▸ Directions for this task:
Report how many lines of the data below contain "Windows". Give nothing besides the number.

▸ Records supplied:
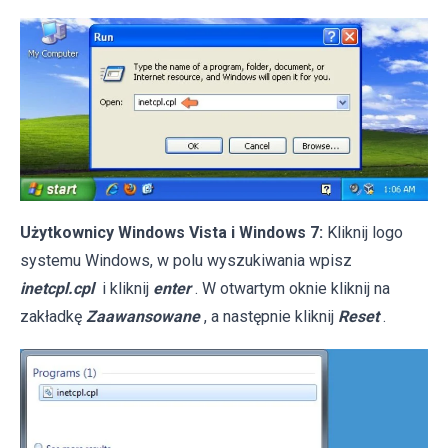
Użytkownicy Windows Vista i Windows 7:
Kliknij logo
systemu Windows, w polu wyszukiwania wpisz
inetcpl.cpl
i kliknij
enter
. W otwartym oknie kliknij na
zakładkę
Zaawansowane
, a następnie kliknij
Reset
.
==
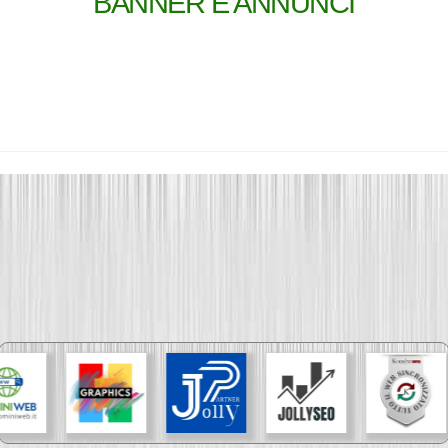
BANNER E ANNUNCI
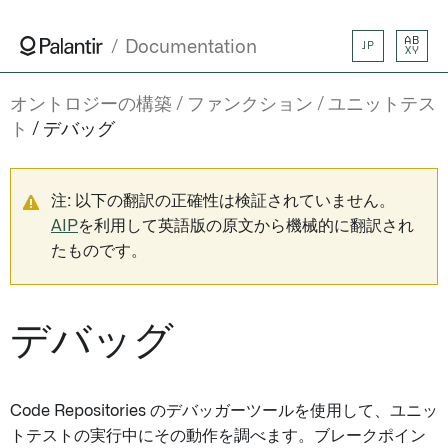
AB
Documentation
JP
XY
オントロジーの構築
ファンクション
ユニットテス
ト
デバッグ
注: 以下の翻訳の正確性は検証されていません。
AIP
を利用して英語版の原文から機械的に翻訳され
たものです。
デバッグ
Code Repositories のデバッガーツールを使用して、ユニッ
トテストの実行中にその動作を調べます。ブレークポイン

▸ Output:
2